## Goal of the exercise
Only one span is wanted from the lines below: from the one with "Correo institucional" up to and including the one with "5: Fragrance of Paradise". Copy it exactly, without images.

## Provided records
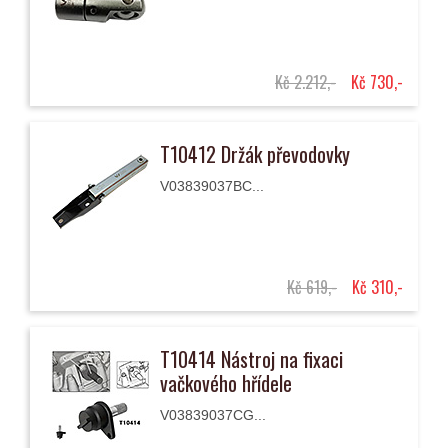
Kč 2.212,-
Kč 730,-
T10412 Držák převodovky
V03839037BC...
Kč 619,-
Kč 310,-
T10414 Nástroj na fixaci
vačkového hřídele
V03839037CG...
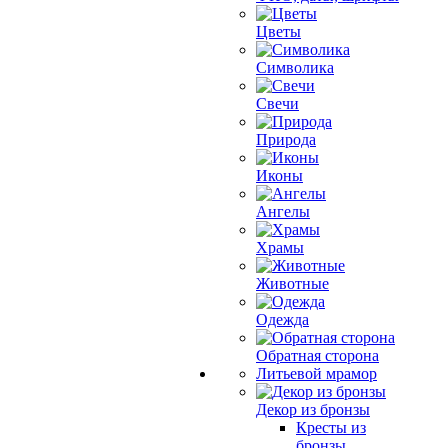
Цветы
Символика
Свечи
Природа
Иконы
Ангелы
Храмы
Животные
Одежда
Обратная сторона
Литьевой мрамор
Декор из бронзы
Кресты из
бронзы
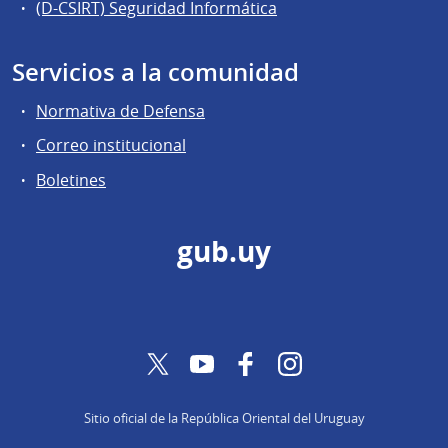
(D-CSIRT) Seguridad Informática
Servicios a la comunidad
Normativa de Defensa
Correo institucional
Boletines
gub.uy
Twitter
YouTube
Facebook
Instagram
Sitio oficial de la República Oriental del Uruguay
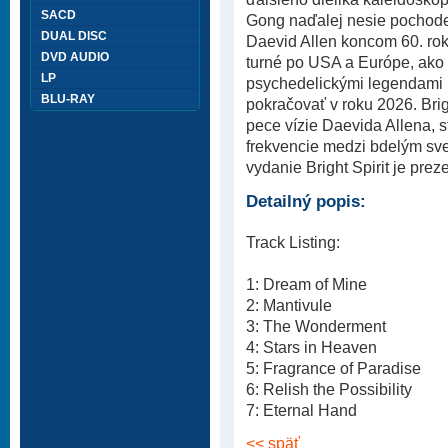
SACD
Gong naďalej nesie pochodeň,
DUAL DISC
Daevid Allen koncom 60. rok
DVD AUDIO
turné po USA a Európe, ako a
LP
psychedelickými legendami 
BLU-RAY
pokračovať v roku 2026. Brigh
pece vízie Daevida Allena, s
frekvencie medzi bdelým sve
vydanie Bright Spirit je pre
Detailný popis:
Track Listing:
1: Dream of Mine
2: Mantivule
3: The Wonderment
4: Stars in Heaven
5: Fragrance of Paradise
6: Relish the Possibility
7: Eternal Hand
<< späť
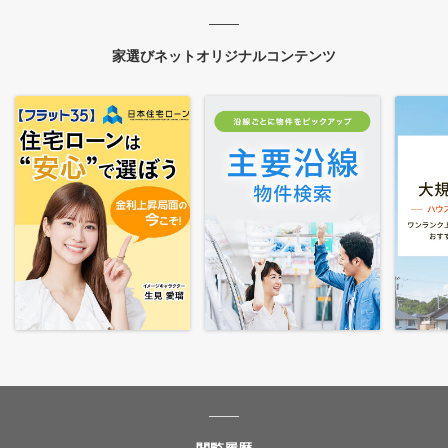
家選びネットオリジナルコンテンツ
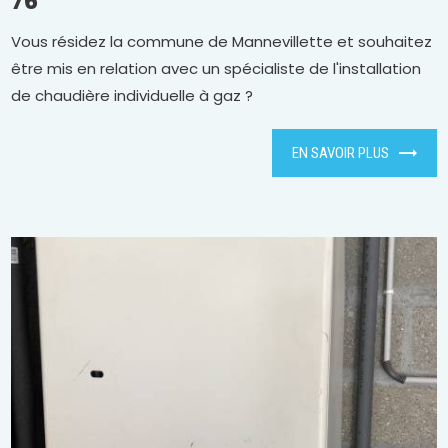
76
Vous résidez la commune de Mannevillette et souhaitez
être mis en relation avec un spécialiste de l'installation
de chaudière individuelle à gaz ?
EN SAVOIR PLUS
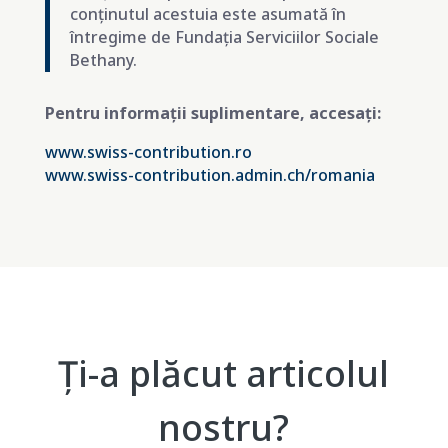
conținutul acestuia este asumată în
întregime de Fundația Serviciilor Sociale
Bethany.
Pentru informații suplimentare, accesați:
www.swiss-contribution.ro
www.swiss-contribution.admin.ch/romania
Ți-a plăcut articolul
nostru?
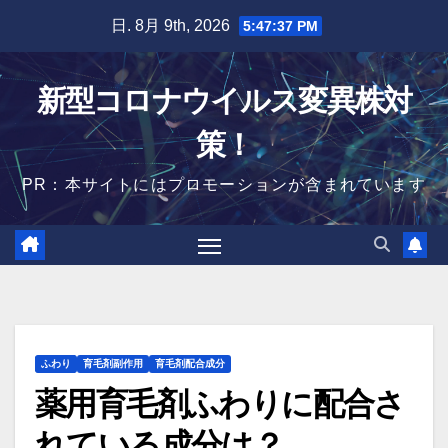
Skip
日. 8月 9th, 2026
5:47:38 PM
to
content
新型コロナウイルス変異株対
策！
PR：本サイトにはプロモーションが含まれています
ふわり
育毛剤副作用
育毛剤配合成分
薬用育毛剤ふわりに配合さ
れている成分は？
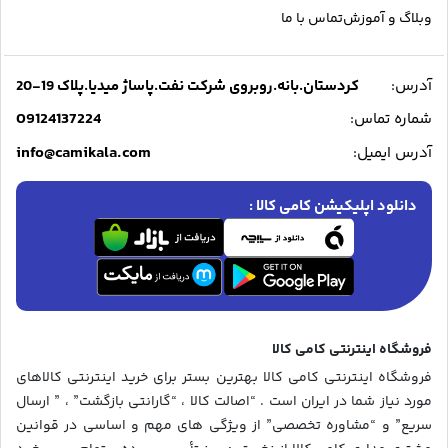
وبلاگ و آموزش
تماس با ما
آدرس:
کردستان.بانه.روبروی شرکت نفت.پاساژ میدیا.پلاک 19-20
09124137224
شماره تماس:
info@camikala.com
آدرس ایمیل:
دانلود اپلیکیشن کامی کالا :
فروشگاه اینترنتی کامی کالا
فروشگاه اینترنتی کامی کالا بهترین بستر برای خرید اینترنتی کالاهای
مورد نیاز شما در ایران است . “اصالت کالا ، “گارانتی بازگشت” ، ” ارسال
سریع” و “مشاوره تخصصی” از ویژگی های مهم و اساسی در قوانین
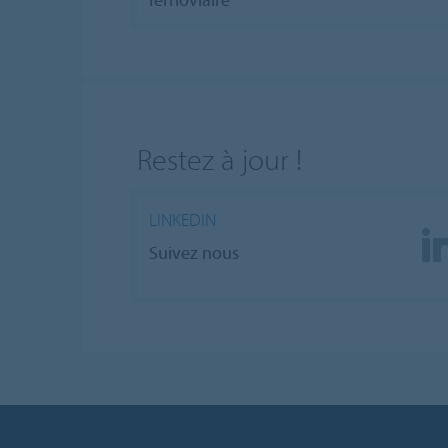
Restez à jour !
LINKEDIN
Suivez nous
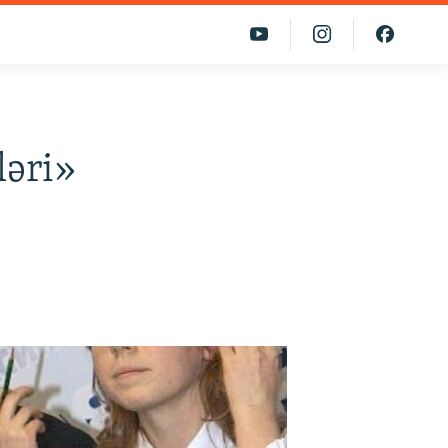
ləri»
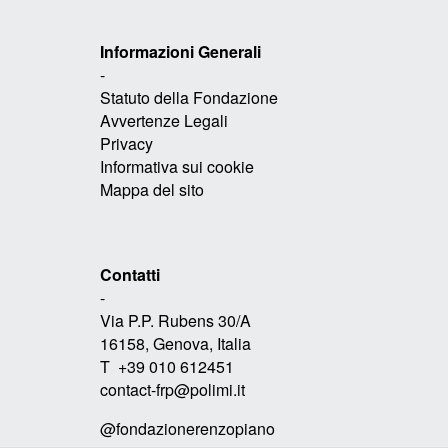
Informazioni Generali
-
Statuto della Fondazione
Avvertenze Legali
Privacy
Informativa sui cookie
Mappa del sito
Contatti
-
Via P.P. Rubens 30/A
16158, Genova, Italia
T +39 010 612451
contact-frp@polimi.it
@fondazionerenzopiano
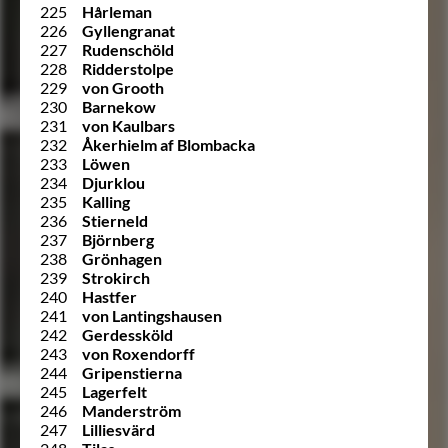
225
Hårleman
226
Gyllengranat
227
Rudenschöld
228
Ridderstolpe
229
von Grooth
230
Barnekow
231
von Kaulbars
232
Åkerhielm af Blombacka
233
Löwen
234
Djurklou
235
Kalling
236
Stierneld
237
Björnberg
238
Grönhagen
239
Strokirch
240
Hastfer
241
von Lantingshausen
242
Gerdessköld
243
von Roxendorff
244
Gripenstierna
245
Lagerfelt
246
Manderström
247
Lilliesvärd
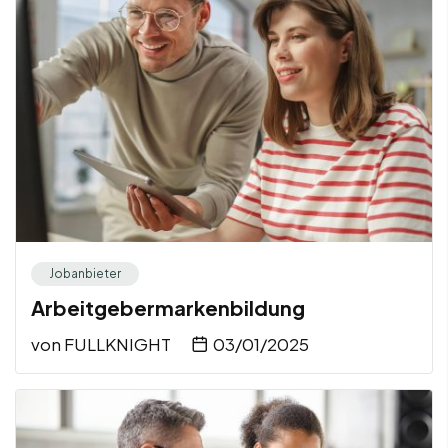
Jobanbieter
Arbeitgebermarkenbildung
von
FULLKNIGHT
03/01/2025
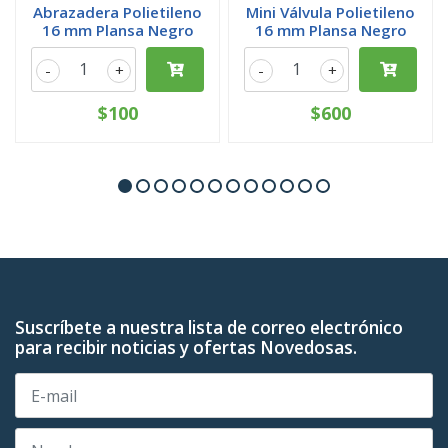
Abrazadera Polietileno
Mini Válvula Polietileno
16 mm Plansa Negro
16 mm Plansa Negro
-
+
-
+
$100
$600
Suscríbete a nuestra lista de correo electrónico
para recibir noticias y ofertas Novedosas.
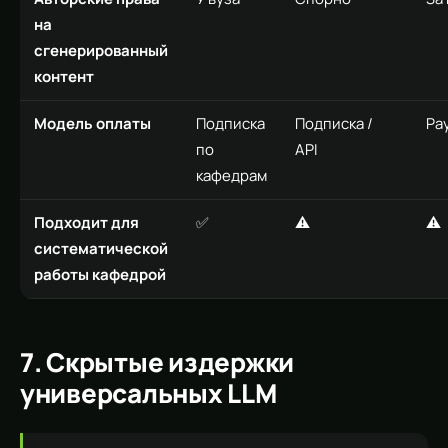
на
сгенерированный
контент
Модель оплаты
Подписка
Подписка /
Pa
по
API
кафедрам
Подходит для
✅
⚠️
⚠️
систематической
работы кафедрой
7. Скрытые издержки
универсальных LLM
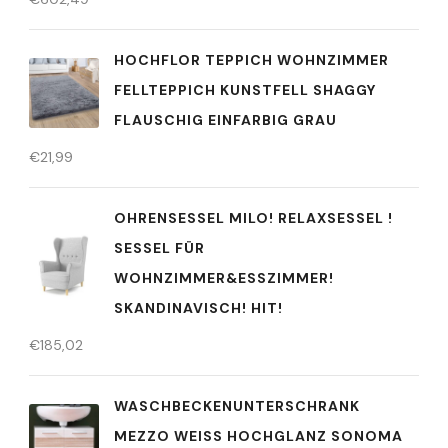
HOCHFLOR TEPPICH WOHNZIMMER
FELLTEPPICH KUNSTFELL SHAGGY
FLAUSCHIG EINFARBIG GRAU
€
21,99
OHRENSESSEL MILO! RELAXSESSEL !
SESSEL FÜR
WOHNZIMMER&ESSZIMMER!
SKANDINAVISCH! HIT!
€
185,02
WASCHBECKENUNTERSCHRANK
MEZZO WEISS HOCHGLANZ SONOMA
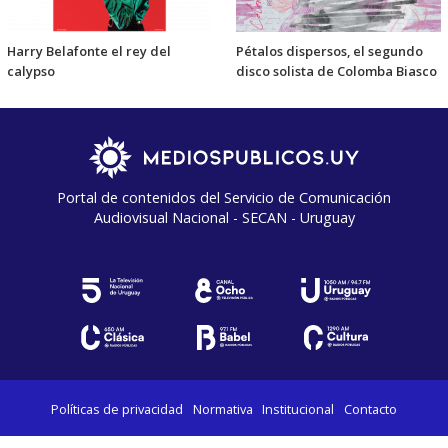
Harry Belafonte el rey del
Pétalos dispersos, el segundo
calypso
disco solista de Colomba Biasco
Portal de contenidos del Servicio de Comunicación
Audiovisual Nacional - SECAN - Uruguay
Políticas de privacidad
Normativa
Institucional
Contacto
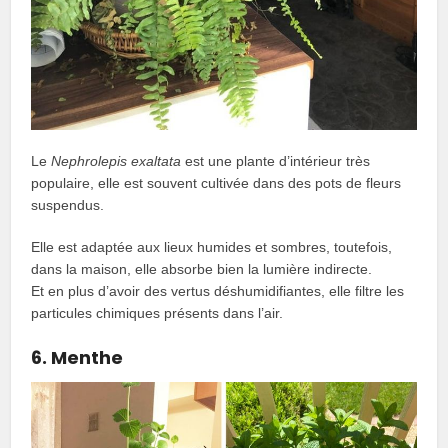
Le
Nephrolepis exaltata
est une plante d’intérieur très
populaire, elle est souvent cultivée dans des pots de fleurs
suspendus.
Elle est adaptée aux lieux humides et sombres, toutefois,
dans la maison, elle absorbe bien la lumière indirecte.
Et en plus d’avoir des vertus déshumidifiantes, elle filtre les
particules chimiques présents dans l’air.
6. Menthe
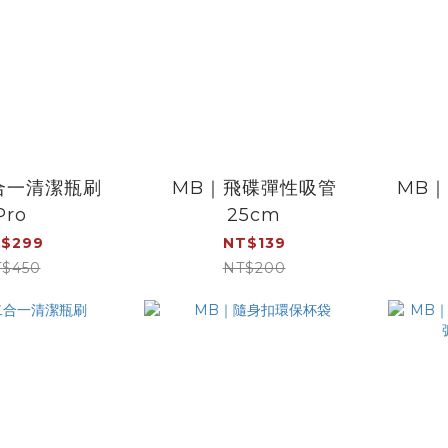
合一清潔瓶刷
MB｜飛碟彈性吸管
MB
Pro
25cm
$299
NT$139
$450
NT$200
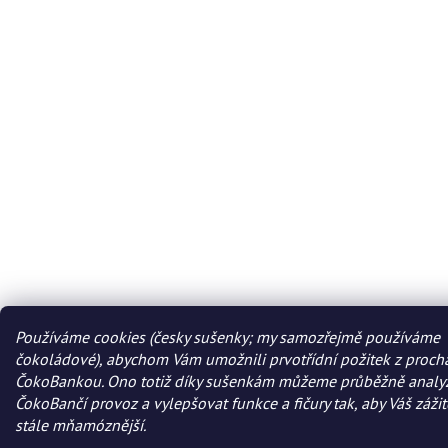
Používáme cookies (česky sušenky; my samozřejmě používáme
čokoládové), abychom Vám umožnili prvotřídní požitek z proch
ČokoBankou. Ono totiž díky sušenkám můžeme průběžně analy
ČokoBančí provoz a vylepšovat funkce a fičury tak, aby Váš zážit
stále mňamóznější.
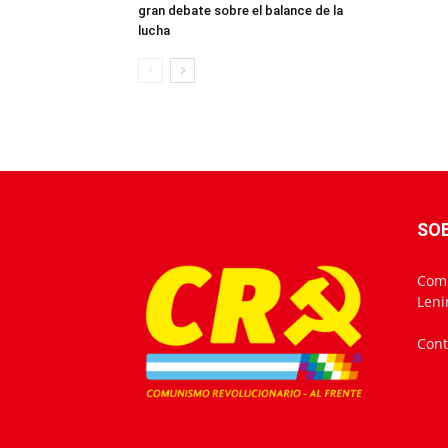
gran debate sobre el balance de la
lucha
SO
Comu
Leni
Cont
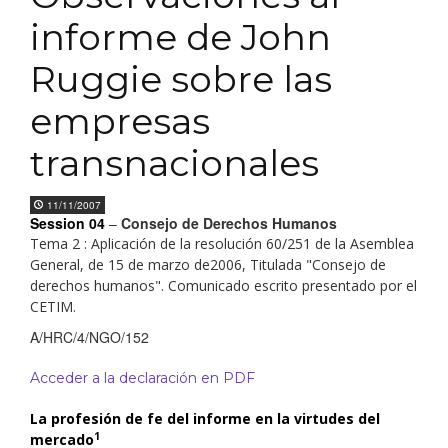
informe de John
Ruggie sobre las
empresas
transnacionales
11/11/2007
Session 04
–
Consejo de Derechos Humanos
Tema 2 : Aplicación de la resolución 60/251 de la Asemblea
General, de 15 de marzo de2006, Titulada "Consejo de
derechos humanos". Comunicado escrito presentado por el
CETIM.
A/HRC/4/NGO/152
Acceder a la declaración en PDF
La profesión de fe del informe en la virtudes del
1
mercado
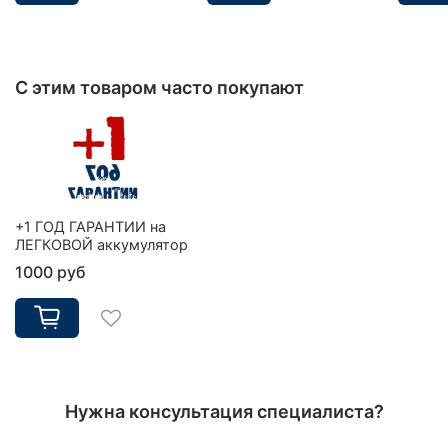
С этим товаром часто покупают
+1 ГОД ГАРАНТИИ на
ЛЕГКОВОЙ аккумулятор
1000 руб
Нужна консультация специалиста?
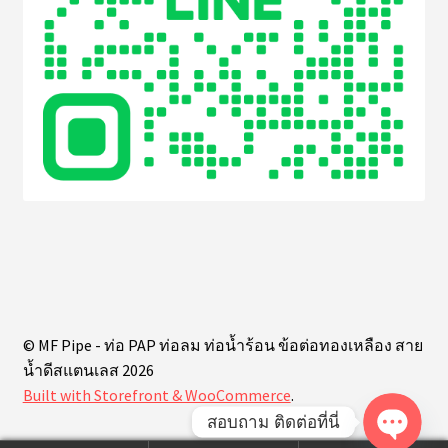
© MF Pipe - ท่อ PAP ท่อลม ท่อน้ำร้อน ข้อต่อทองเหลือง สาย
น้ำดีสแตนเลส 2026
Built with Storefront & WooCommerce
.
สอบถาม ติดต่อที่นี่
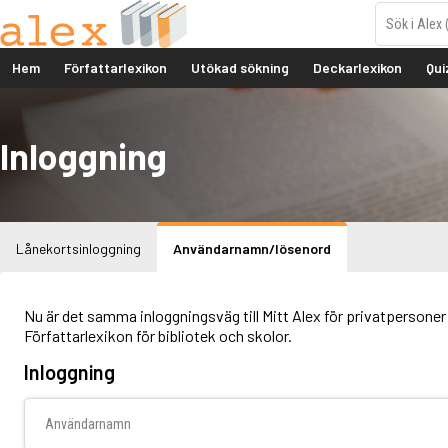
Hem
Författarlexikon
Utökad sökning
Deckarlexikon
Qui
Inloggning
Lånekortsinloggning
Användarnamn/lösenord
Nu är det samma inloggningsväg till Mitt Alex för privatpersoner 
Författarlexikon för bibliotek och skolor.
Inloggning
Användarnamn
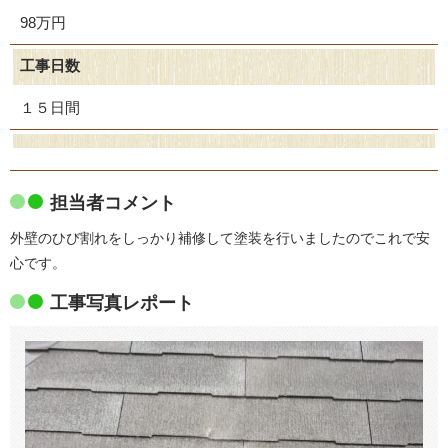
98万円
工事日数
１５日間
担当者コメント
外壁のひび割れをしっかり補修して塗装を行いましたのでこれで安
心です。
工事写真レポート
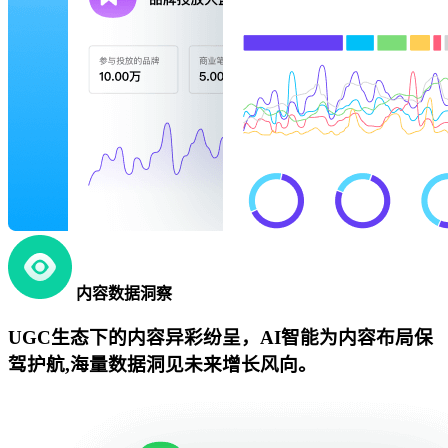
内容数据洞察
UGC生态下的内容异彩纷呈，AI智能为内容布局保
驾护航,海量数据洞见未来增长风向。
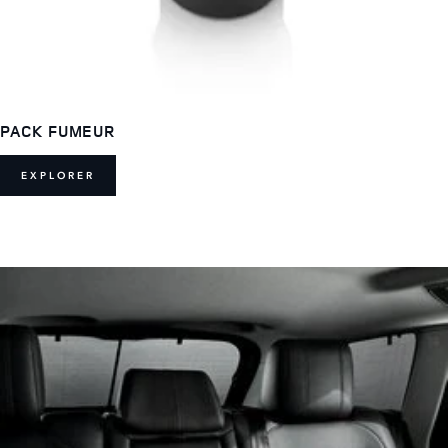
PACK FUMEUR
EXPLORER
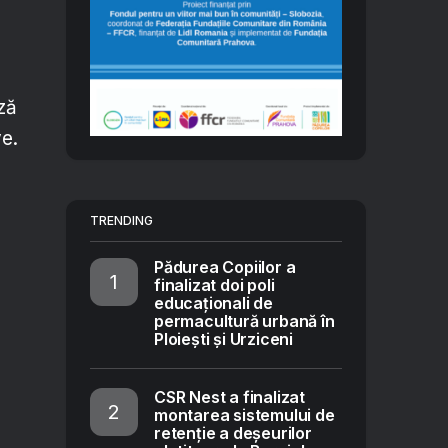
ază
ve.
TRENDING
Pădurea Copiilor a
finalizat doi poli
educaționali de
permacultură urbană în
Ploiești și Urziceni
CSR Nest a finalizat
montarea sistemului de
retenție a deșeurilor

## Answer section
Correo institucional
Boletines
gub.uy
Twitter
YouTube
Facebook
Instagram
Sitio oficial de la República Oriental del Uruguay
SACD
Gong naďalej nesie pochodeň,
DUAL DISC
Daevid Allen koncom 60. rok
DVD AUDIO
turné po USA a Európe, ako a
LP
psychedelickými legendami 
BLU-RAY
pokračovať v roku 2026. Brigh
pece vízie Daevida Allena, s
frekvencie medzi bdelým sve
vydanie Bright Spirit je pre
Detailný popis:
Track Listing:
1: Dream of Mine
2: Mantivule
3: The Wonderment
4: Stars in Heaven
5: Fragrance of Paradise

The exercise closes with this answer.